The immanent knowledge can be further subdivided into two different parts, namely a categorical part (this component is shaded darkly in the figure and marked with a K) and a prototypical part, also called default part (shaded lightly in the picture and marked with a D). The latter a priori occurs only in the case of generic concepts.3  However, the essential distinction between these components is related to the inferential processes which are associated with the different immanent knowledge parts. The categorical part of the scope of meaning of a generic concept is strictly inherited (i.e. without exceptions) by all sub-concepts and subordinated specializations (the carrier of this inheritance are the subordination relations SUB and SUBS).
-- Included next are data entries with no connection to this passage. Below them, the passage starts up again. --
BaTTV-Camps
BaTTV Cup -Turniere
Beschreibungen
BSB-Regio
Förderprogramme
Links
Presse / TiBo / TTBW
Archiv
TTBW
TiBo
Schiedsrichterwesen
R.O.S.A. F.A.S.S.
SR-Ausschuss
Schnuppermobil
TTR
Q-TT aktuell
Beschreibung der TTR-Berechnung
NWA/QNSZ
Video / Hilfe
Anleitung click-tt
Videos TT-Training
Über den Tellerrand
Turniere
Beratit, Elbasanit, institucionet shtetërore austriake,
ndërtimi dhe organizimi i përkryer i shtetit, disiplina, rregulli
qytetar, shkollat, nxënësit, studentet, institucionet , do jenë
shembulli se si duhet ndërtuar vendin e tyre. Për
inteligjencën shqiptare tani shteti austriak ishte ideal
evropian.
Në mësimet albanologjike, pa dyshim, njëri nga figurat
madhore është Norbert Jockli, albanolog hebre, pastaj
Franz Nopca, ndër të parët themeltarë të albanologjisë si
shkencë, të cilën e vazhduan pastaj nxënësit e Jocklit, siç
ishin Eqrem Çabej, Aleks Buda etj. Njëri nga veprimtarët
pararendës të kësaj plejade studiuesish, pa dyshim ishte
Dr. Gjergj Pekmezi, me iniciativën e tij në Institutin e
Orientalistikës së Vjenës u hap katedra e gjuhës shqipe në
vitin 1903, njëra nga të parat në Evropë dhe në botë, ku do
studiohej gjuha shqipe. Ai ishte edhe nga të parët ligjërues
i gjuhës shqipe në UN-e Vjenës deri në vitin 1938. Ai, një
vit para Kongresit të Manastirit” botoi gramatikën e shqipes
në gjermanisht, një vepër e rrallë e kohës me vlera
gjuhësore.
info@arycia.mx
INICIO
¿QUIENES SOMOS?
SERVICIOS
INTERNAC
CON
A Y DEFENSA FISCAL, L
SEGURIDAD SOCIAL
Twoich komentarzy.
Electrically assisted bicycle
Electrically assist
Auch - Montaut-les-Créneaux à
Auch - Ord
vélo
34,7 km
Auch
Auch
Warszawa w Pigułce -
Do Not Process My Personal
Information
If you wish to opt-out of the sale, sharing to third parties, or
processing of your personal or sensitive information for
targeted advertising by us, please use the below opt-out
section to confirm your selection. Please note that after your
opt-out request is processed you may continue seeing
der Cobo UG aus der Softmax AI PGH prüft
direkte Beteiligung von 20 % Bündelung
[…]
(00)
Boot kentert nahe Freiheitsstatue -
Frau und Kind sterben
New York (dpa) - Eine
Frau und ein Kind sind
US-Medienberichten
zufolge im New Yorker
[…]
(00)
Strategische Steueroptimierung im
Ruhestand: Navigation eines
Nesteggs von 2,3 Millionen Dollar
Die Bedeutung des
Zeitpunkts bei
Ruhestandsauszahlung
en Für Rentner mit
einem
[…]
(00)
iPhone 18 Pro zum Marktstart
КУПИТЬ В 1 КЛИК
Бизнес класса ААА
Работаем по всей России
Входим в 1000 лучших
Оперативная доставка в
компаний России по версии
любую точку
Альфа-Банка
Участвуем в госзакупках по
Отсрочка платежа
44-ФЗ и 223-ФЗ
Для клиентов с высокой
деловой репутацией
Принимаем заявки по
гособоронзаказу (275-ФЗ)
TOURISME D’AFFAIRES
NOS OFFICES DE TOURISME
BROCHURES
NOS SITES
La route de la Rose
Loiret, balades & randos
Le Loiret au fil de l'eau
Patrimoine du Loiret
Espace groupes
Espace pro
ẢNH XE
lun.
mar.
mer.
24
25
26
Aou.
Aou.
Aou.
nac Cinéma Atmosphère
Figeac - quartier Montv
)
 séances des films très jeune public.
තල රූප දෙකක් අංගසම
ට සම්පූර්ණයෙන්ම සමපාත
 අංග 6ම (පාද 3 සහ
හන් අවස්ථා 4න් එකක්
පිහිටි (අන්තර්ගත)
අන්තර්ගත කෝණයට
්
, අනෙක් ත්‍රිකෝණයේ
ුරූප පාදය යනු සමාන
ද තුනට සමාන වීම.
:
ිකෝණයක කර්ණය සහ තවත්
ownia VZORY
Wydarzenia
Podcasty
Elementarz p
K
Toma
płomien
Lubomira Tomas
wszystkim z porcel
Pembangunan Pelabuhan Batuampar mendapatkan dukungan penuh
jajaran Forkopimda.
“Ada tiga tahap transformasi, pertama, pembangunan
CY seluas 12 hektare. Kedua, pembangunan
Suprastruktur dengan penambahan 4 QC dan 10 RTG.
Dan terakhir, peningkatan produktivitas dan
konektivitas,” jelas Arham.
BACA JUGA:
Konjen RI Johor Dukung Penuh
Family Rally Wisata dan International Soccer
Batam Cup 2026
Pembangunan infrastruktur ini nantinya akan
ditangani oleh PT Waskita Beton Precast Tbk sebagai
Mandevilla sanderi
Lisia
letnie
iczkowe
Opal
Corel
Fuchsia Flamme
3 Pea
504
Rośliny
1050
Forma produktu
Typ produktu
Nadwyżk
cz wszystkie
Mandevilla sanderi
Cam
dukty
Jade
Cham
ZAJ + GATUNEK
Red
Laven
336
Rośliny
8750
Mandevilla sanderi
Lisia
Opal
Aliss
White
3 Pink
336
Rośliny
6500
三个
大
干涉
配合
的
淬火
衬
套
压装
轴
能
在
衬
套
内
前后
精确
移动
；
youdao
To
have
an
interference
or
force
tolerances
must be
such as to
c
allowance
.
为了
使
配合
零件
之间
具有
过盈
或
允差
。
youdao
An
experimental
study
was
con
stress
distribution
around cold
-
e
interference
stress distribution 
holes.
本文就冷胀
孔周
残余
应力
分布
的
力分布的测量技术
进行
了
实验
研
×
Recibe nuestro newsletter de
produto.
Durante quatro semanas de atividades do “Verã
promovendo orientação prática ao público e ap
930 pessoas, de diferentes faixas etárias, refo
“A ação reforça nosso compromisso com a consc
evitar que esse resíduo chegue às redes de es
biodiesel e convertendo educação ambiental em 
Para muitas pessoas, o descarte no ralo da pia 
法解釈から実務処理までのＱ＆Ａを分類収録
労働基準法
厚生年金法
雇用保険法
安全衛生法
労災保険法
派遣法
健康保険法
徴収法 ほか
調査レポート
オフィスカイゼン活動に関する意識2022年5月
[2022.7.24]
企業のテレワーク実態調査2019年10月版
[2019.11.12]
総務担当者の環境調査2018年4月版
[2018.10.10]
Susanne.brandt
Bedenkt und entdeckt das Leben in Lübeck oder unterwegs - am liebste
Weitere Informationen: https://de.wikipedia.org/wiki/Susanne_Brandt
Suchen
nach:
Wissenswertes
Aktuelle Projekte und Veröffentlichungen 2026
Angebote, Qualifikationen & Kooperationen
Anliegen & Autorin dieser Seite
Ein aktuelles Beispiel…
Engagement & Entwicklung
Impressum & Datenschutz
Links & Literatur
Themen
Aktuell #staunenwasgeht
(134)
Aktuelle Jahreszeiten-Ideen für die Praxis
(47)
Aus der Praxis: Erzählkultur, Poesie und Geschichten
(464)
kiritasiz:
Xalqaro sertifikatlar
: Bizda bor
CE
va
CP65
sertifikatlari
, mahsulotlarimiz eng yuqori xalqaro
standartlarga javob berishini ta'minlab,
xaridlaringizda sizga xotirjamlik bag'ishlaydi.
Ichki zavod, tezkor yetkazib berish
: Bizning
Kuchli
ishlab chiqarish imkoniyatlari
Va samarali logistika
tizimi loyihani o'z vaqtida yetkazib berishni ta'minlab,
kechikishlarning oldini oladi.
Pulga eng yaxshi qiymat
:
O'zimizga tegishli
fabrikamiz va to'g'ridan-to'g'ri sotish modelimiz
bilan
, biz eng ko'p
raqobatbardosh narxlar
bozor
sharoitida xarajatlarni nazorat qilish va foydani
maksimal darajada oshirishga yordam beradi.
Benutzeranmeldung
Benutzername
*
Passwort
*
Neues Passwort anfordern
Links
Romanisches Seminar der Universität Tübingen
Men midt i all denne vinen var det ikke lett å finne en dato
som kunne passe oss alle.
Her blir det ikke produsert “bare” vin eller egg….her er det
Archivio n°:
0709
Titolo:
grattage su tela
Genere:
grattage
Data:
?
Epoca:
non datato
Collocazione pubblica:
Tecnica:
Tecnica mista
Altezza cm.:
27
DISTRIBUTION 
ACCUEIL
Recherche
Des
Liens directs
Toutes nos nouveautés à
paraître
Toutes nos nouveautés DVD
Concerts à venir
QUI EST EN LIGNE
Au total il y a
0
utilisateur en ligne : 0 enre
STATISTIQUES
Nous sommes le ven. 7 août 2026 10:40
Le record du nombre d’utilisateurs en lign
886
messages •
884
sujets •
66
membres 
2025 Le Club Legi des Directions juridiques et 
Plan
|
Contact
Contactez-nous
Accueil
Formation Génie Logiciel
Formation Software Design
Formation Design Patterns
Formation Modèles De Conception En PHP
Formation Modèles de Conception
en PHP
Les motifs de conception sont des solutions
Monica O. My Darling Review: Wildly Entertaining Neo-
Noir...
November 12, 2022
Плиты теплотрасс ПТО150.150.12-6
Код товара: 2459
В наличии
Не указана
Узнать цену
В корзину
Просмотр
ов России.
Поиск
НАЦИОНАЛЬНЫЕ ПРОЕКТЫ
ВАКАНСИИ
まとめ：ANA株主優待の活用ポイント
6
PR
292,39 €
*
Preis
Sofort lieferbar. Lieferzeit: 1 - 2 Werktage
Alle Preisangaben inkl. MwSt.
From a logical point of view, the statements of the categorical part are connected with a universal quantification. If we take the representation in Figure 4 as a starting point, then we can conclude that each specific house (<a villa >, <a warehouse >, <Paul's new house > etc.) is a building which has a roof and can be characterized by a year of erection.

The prototypical part of a generic concept's scope of meaning on the other hand has to be taken as default knowledge, which in the same way as categorical knowledge is inherited from top to bottom in the hierarchy of concepts. In this context, the term default denotes a basic assumption which is valid as long as there is no other information available. In contrast to categorical knowledge, however, default knowledge (prototypical knowledge) can be revised or overwritten in exceptional cases.

For example, it is reasonable to assume that a house has windows and doors or that it is owned by someone, yet one can easily imagine houses with no windows or doors (a warehouse without windows, a pueblo house with an access hatch instead of a door, etc.). Also, a house might have become derelict, i.e. it might have been abandoned by the owner, and so on. Hence it follows that categorical knowledge is linked with strictly monotonic modes of reasoning just like those valid in classical predicate logic, while the prototypical knowledge is characterized by non-monotonic modes of reasoning for which the so-called Default Reasoning is typical.

There are several tools available for the MultiNet paradigm which support the essential aspects of knowledge management, namely the acquisition of knowledge, the representation of knowledge and the manipulation of knowledge. These tools are:

In the presentations of these tools (accessible via the marked links), one can also find corresponding examples of applications and network representations of natural language expressions. One of the most important practical applications of MultiNet is its use as semantic interlingua for information retrieval on the Internet realized, among others, in the natural language interface NLI-Z39.50.

Notes
(1) The parameter value [FACT= real] is symbolized by a prime at the sort symbol. 
(2) For other sorts, the layer characteristics is not relevant.
(3) The term default knowledge also explains the abbreviation D for the prototypical part of the knowledge. An individual concept can receive default knowledge by inheritance (this default knowledge may be overwritten if more recent information is acquired).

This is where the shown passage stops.